Nicola Sturgeon: Theresa May must rule out a disastrous no-deal Brexit

With now less than 1,000 hours until the date that Brexit is supposed to happen, the UK is dangerously close to the national economic crisis that crashing out of the EU without a deal would undoubtedly cause.

Last week the Prime Minister suffered yet another humiliating defeat in the House of Commons on her plans for Brexit – her 11th defeat on Brexit in just 14 months.

It is worth remembering that this looming national crisis has its roots in a Tory party divide that has never been deeper. But what began as a party dispute now threatens the whole U.K. The Prime Minister and her Cabinet seem willing to pull us all over the Brexit cliff edge just to satisfy Jacob Rees-Mogg and the rest of the hardline, zealot Brexiteers on the Tory backbenches. It is hard to exaggerate how disastrous this would be for all of us.

Last week we saw the latest report on the damage the Tories’ chaotic approach to Brexit has already had on the economy – the Bank of England reported a cost of at least £80 billion, which is equivalent to £800 million a week since the vote in June 2016. To put that in some context, it amounts to nearly double the Scottish Government’s total annual budget.

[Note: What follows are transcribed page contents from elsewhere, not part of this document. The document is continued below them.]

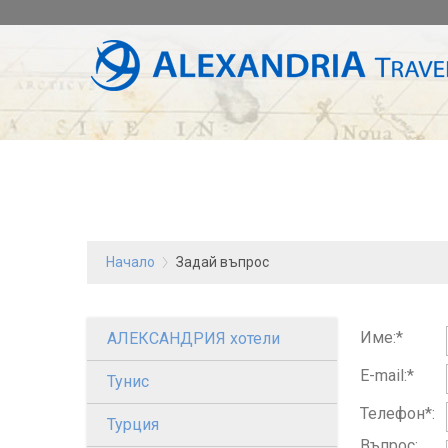
Начало
Задай въпрос
Име:*
АЛЕКСАНДРИЯ хотели
E-mail:*
Тунис
Телефон*:
Турция
Въпрос: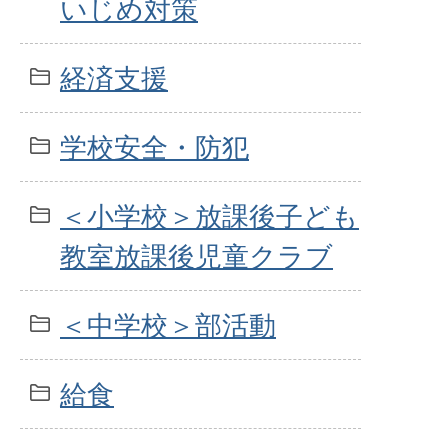
いじめ対策
経済支援
学校安全・防犯
＜小学校＞放課後子ども
教室放課後児童クラブ
＜中学校＞部活動
給食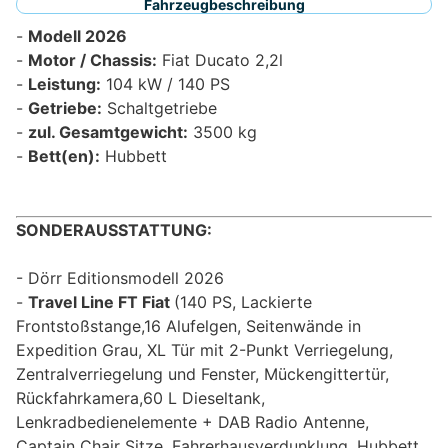
Fahrzeugbeschreibung
Modell 2026
Motor / Chassis:
Fiat Ducato 2,2l
Leistung:
104 kW / 140 PS
Getriebe:
Schaltgetriebe
zul. Gesamtgewicht:
3500 kg
Bett(en):
Hubbett
SONDERAUSSTATTUNG:
Dörr Editionsmodell 2026
Travel Line FT Fiat
(140 PS, Lackierte
Frontstoßstange,16 Alufelgen, Seitenwände in
Expedition Grau, XL Tür mit 2-Punkt Verriegelung,
Zentralverriegelung und Fenster, Mückengittertür,
Rückfahrkamera,60 L Dieseltank,
Lenkradbedienelemente + DAB Radio Antenne,
Captain Chair Sitze, Fahrerhausverdunklung, Hubbett,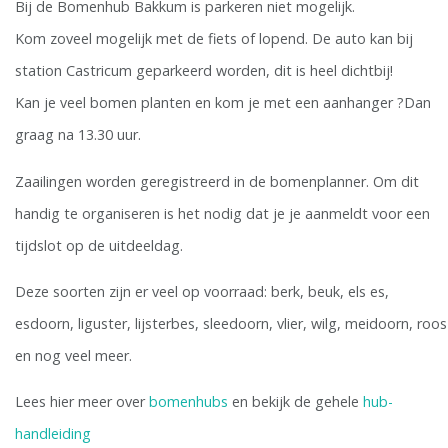
Bij de Bomenhub Bakkum is parkeren niet mogelijk.
Kom zoveel mogelijk met de fiets of lopend. De auto kan bij
station Castricum geparkeerd worden, dit is heel dichtbij!
Kan je veel bomen planten en kom je met een aanhanger ?Dan
graag na 13.30 uur.
Zaailingen worden geregistreerd in de bomenplanner. Om dit
handig te organiseren is het nodig dat je je aanmeldt voor een
tijdslot op de uitdeeldag.
Deze soorten zijn er veel op voorraad: berk, beuk, els es,
esdoorn, liguster, lijsterbes, sleedoorn, vlier, wilg, meidoorn, roos
en nog veel meer.
Lees hier meer over
bomenhubs
en bekijk de gehele
hub-
handleiding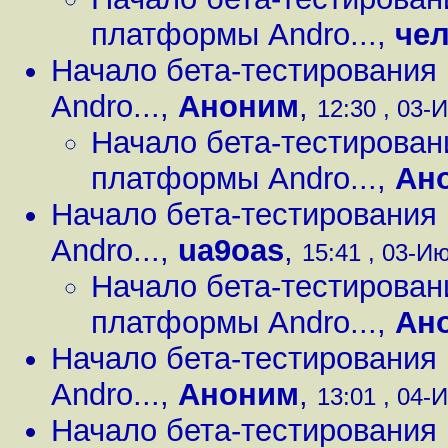
платформы Andro...
,
че
Начало бета-тестировани
Andro...
,
Аноним
,
12:30 , 03-И
Начало бета-тестирова
платформы Andro...
,
Ан
Начало бета-тестировани
Andro...
,
ua9oas
,
15:41 , 03-Ию
Начало бета-тестирова
платформы Andro...
,
Ан
Начало бета-тестировани
Andro...
,
Аноним
,
13:01 , 04-И
Начало бета-тестировани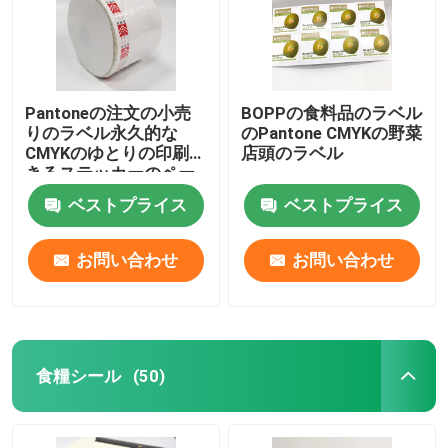
工場旅行
Pantoneの注文の小売
BOPPの食料品のラベル
品質管理
りのラベル永久的な
のPantone CMYKの野菜
CMYKのゆとりの印刷で
店頭のラベル
きるステッカーのペー
私達に連絡しなさい
パー
ベストプライス
ベストプライス
ニュース
お問い合わせ
お問い合わせ
場合
シールのステッカー
食糧シール
(50)
包装のラベルのステッカー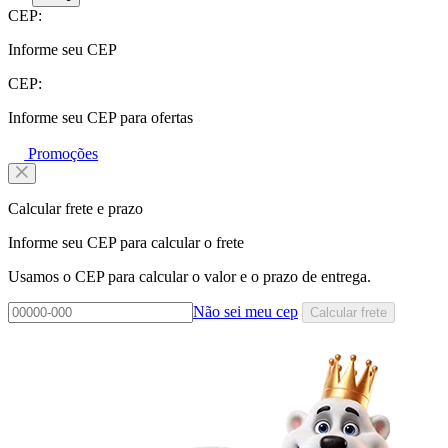
CEP:
Informe seu CEP
CEP:
Informe seu CEP para ofertas
Promoções
Calcular frete e prazo
Informe seu CEP para calcular o frete
Usamos o CEP para calcular o valor e o prazo de entrega.
Não sei meu cep
Calcular frete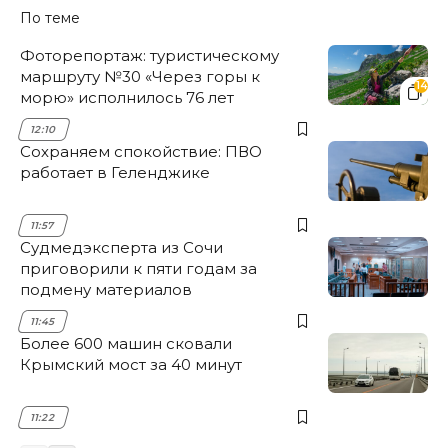
По теме
Фоторепортаж: туристическому
маршруту №30 «Через горы к
14
морю» исполнилось 76 лет
12:10
Сохраняем спокойствие: ПВО
работает в Геленджике
11:57
Судмедэксперта из Сочи
приговорили к пяти годам за
подмену материалов
11:45
Более 600 машин сковали
Крымский мост за 40 минут
11:22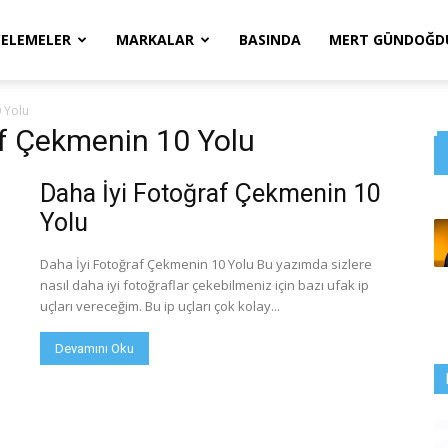
CELEMELER
MARKALAR
BASINDA
MERT GÜNDOĞDU
 Yolu
af Çekmenin 10 Yolu
Daha İyi Fotoğraf Çekmenin 10
Yolu
Daha İyi Fotoğraf Çekmenin 10 Yolu Bu yazımda sizlere
nasıl daha iyi fotoğraflar çekebilmeniz için bazı ufak ip
uçları vereceğim. Bu ip uçları çok kolay...
Devamını Oku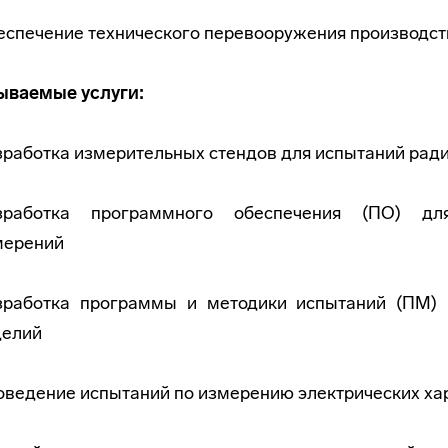
еспечение технического перевооружения производст
ываемые услуги:
зработка измерительных стендов для испытаний рад
зработка программного обеспечения (ПО) дл
мерений
зработка программы и методики испытаний (ПМ) 
делий
оведение испытаний по измерению электрических ха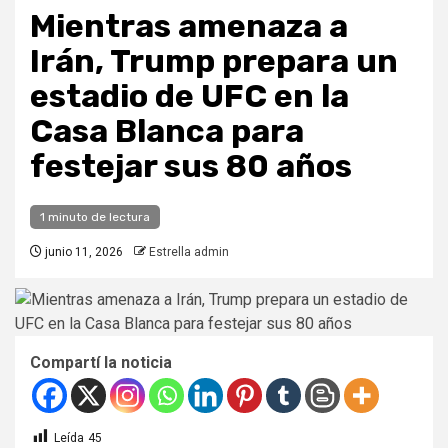
Mientras amenaza a
Irán, Trump prepara un
estadio de UFC en la
Casa Blanca para
festejar sus 80 años
1 minuto de lectura
junio 11, 2026
Estrella admin
Compartí la noticia
Leída
45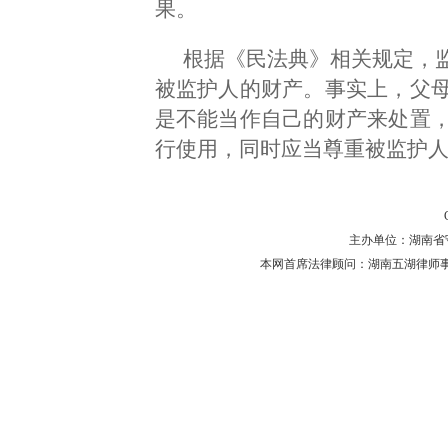
果。
根据《民法典》相关规定，
被监护人的财产。事实上，父
是不能当作自己的财产来处置
行使用，同时应当尊重被监护
主办单位：湖南省守法普
本网首席法律顾问：湖南五湖律师事务所 主任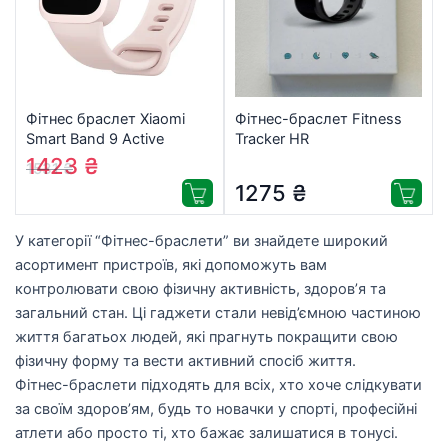
Фітнес браслет Xiaomi
Фітнес-браслет Fitness
Smart Band 9 Active
Tracker HR
(BHR9917GL) Pink
1423
₴
1531
₴
(1111962)
1275
₴
У категорії “Фітнес-браслети” ви знайдете широкий
асортимент пристроїв, які допоможуть вам
контролювати свою фізичну активність, здоров’я та
загальний стан. Ці гаджети стали невід’ємною частиною
життя багатьох людей, які прагнуть покращити свою
фізичну форму та вести активний спосіб життя.
Фітнес-браслети підходять для всіх, хто хоче слідкувати
за своїм здоров’ям, будь то новачки у спорті, професійні
атлети або просто ті, хто бажає залишатися в тонусі.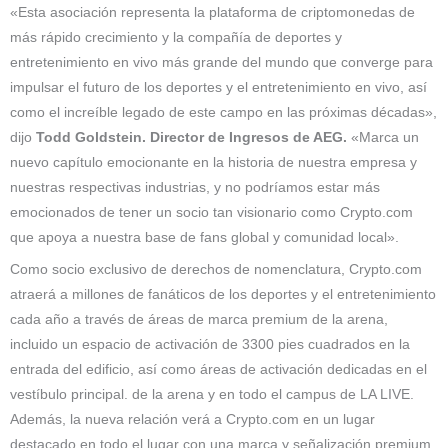
«Esta asociación representa la plataforma de criptomonedas de
más rápido crecimiento y la compañía de deportes y
entretenimiento en vivo más grande del mundo que converge para
impulsar el futuro de los deportes y el entretenimiento en vivo, así
como el increíble legado de este campo en las próximas décadas»,
dijo
Todd Goldstein. Director de Ingresos de AEG.
«Marca un
nuevo capítulo emocionante en la historia de nuestra empresa y
nuestras respectivas industrias, y no podríamos estar más
emocionados de tener un socio tan visionario como Crypto.com
que apoya a nuestra base de fans global y comunidad local».
Como socio exclusivo de derechos de nomenclatura, Crypto.com
atraerá a millones de fanáticos de los deportes y el entretenimiento
cada año a través de áreas de marca premium de la arena,
incluido un espacio de activación de 3300 pies cuadrados en la
entrada del edificio, así como áreas de activación dedicadas en el
vestíbulo principal. de la arena y en todo el campus de LA LIVE.
Además, la nueva relación verá a Crypto.com en un lugar
destacado en todo el lugar con una marca y señalización premium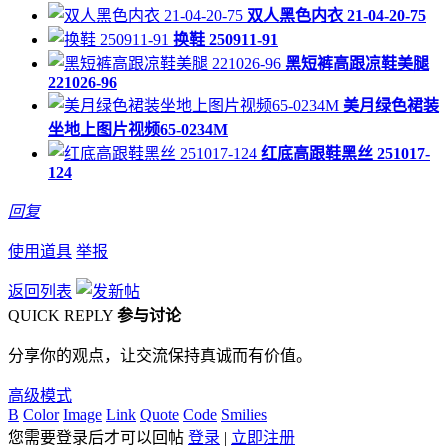
双人黑色内衣 21-04-20-75
换鞋 250911-91
黑短裤高跟凉鞋美腿
221026-96
美月绿色裙装
坐地上图片视频65-0234M
红底高跟鞋黑丝 251017-
124
回复
使用道具
举报
返回列表
QUICK REPLY
参与讨论
分享你的观点，让交流保持真诚而有价值。
高级模式
B
Color
Image
Link
Quote
Code
Smilies
您需要登录后才可以回帖
登录
|
立即注册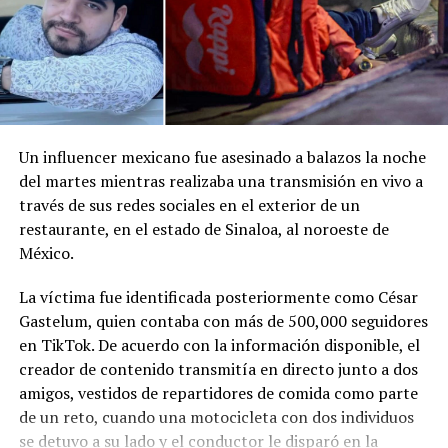
Me gusta esto:
Un influencer mexicano fue asesinado a balazos la noche
del martes mientras realizaba una transmisión en vivo a
través de sus redes sociales en el exterior de un
restaurante, en el estado de Sinaloa, al noroeste de
México.
La víctima fue identificada posteriormente como César
Gastelum, quien contaba con más de 500,000 seguidores
en TikTok. De acuerdo con la información disponible, el
creador de contenido transmitía en directo junto a dos
amigos, vestidos de repartidores de comida como parte
de un reto, cuando una motocicleta con dos individuos
se detuvo a su lado y el conductor le disparó en la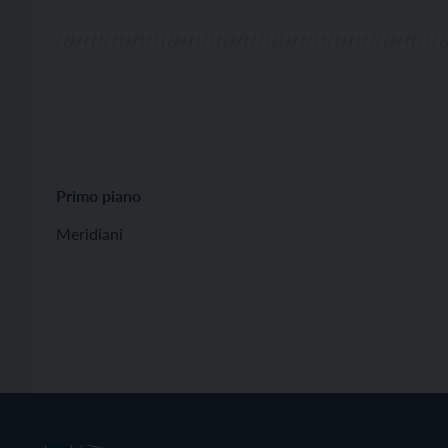
Primo piano
Meridiani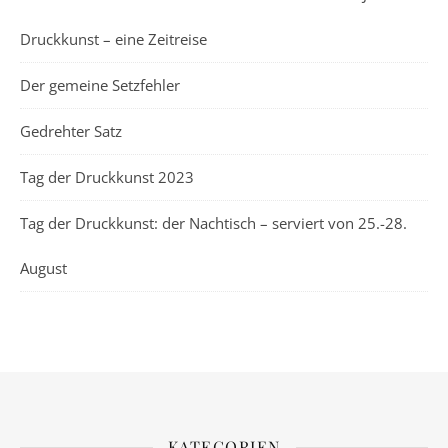
Druckkunst – eine Zeitreise
Der gemeine Setzfehler
Gedrehter Satz
Tag der Druckkunst 2023
Tag der Druckkunst: der Nachtisch – serviert von 25.-28.
August
KATEGORIEN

Let’s also not forget that all of this severe economic damage is happening before Brexit has even come into effect – the so-called ‘Brexit bonus’ we were all promised by the Tories is well and truly bust.

These figures present a stark and deeply worrying illustration of the scale of the damage to come if we leave the EU without a deal.

Let me be absolutely clear about my view – there is no good Brexit. The UK will be worse off by leaving the European Union in every way imaginable – culturally, economically and socially. However the worst outcomes would be leaving without a deal or leaving with the ‘blind’ Brexit that the Prime Minister’s proposed deal represents.

The inability of the U.K government to steer this process in a remotely responsible direction means that the Scottish government has been forced to step up our planning for a ‘no deal’ scenario. Just last week I chaired a meeting of our resilience committee and a special meeting of the Scottish Government Cabinet to focus on how we can best prepare Scotland for the severe consequences that a ‘no deal’ outcome would have for our economy and daily lives.

Normally, the resilience committee meets to discuss planning for bad weather or the impact of terrorist attacks but, on this occasion, we were discussing the possibility of food and medicine shortages – an incredible thing for any prosperous country in peacetime to have to contemplate.

We do not want to be using our resources to plan for such a scenario, especially when it goes against the democratic wishes of Scotland which did not vote to leave the EU. Yet it is the sheer negligent approach to Brexit by the Tory UK government which has led us to this and we must do all we can to mitigate as many impacts as possible.

The impacts of a no-deal would be so wide-ranging that it would be impossible, particularly within the limitations of the Scottish government’s powers, to fully shield Scotland from its negative effects. However we will do absolutely everything we can to ensure we are as prepared as possible and that is our focus – it is the action of a responsible government.

And it is in sharp contrast to the irresponsibility of the U.K government. In the period since the EU referendum the Prime Minister has presided over historic parliamentary defeats and countless Cabinet and ministerial resignations, and she now leads a party that seems to have barely any confidence in her. Despite this, she ploughs on as if nothing has happened – unfortunately, it is the people of the UK who will pay the price of her recklessness.

It does not have to be this way. Theresa May and her government could rule out a no-deal Brexit. The SNP has been arguing for the UK Government to request an extension to Article 50 for some time now, a position that has backing from many others across the House of Commons. It would be the most responsible thing for the UK government to do to avoid a no-deal Brexit.

However as we hurtle towards the 29 March, it is clear that Theresa May’s tactic is to run down the clock in the desperate hope that she can blackmail MPs into backing her disastrous deal. This tactic in itself raises the risk of the UK leaving the EU without a deal by default, or indeed by design.

It is astonishing to think that the person charged with leading the UK is choosing to engage in such irresponsible, reckless game-playing.

It is therefore the responsibility of opposition parties, and indeed pro-EU members of the Conservatives, to stop this calamitous approach and force Theresa May to rule out a no-deal Brexit by extending the Article 50 process.